Could you tally the lines of the entries that carry the string "Ideen"? Reply with the number and nothing more.
-- DATA follows --
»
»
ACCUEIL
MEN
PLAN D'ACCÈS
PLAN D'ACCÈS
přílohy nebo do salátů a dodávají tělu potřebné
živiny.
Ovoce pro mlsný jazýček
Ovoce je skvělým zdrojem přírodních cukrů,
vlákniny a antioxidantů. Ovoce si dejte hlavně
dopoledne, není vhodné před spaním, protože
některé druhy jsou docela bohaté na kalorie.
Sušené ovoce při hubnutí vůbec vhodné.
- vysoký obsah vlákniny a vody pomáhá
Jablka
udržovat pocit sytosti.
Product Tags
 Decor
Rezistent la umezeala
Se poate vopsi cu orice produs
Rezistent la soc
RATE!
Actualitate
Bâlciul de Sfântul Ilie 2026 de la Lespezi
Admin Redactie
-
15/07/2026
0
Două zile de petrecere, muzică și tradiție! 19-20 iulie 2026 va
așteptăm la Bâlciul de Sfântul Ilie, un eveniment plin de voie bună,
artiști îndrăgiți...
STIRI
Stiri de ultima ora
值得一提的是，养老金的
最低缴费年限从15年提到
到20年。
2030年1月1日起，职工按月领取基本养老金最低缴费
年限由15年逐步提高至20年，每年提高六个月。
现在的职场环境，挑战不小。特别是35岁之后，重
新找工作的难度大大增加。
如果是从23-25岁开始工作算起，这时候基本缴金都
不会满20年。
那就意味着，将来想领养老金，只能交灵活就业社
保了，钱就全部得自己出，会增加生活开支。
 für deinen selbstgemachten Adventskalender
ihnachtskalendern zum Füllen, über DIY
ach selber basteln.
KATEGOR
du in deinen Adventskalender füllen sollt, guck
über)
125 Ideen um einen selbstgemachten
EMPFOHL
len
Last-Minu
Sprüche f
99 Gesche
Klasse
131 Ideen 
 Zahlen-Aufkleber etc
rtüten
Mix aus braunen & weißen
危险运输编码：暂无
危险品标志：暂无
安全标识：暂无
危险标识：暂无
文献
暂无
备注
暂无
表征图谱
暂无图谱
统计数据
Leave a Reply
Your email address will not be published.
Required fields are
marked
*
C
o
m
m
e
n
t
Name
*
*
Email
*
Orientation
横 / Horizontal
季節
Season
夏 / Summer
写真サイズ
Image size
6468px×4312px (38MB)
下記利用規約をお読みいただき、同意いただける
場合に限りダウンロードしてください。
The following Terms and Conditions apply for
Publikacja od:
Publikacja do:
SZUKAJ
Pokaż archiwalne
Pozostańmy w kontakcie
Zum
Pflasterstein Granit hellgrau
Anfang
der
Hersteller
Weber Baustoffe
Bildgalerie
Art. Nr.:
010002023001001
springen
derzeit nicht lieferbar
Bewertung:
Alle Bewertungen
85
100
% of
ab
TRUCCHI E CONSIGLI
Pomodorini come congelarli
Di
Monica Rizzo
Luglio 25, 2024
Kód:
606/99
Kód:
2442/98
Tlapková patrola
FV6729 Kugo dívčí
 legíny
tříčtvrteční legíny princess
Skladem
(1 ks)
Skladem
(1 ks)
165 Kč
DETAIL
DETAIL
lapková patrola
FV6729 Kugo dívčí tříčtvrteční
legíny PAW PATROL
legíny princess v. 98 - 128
-- DATA concluded --
» **SOLVED PROBLEM**: 2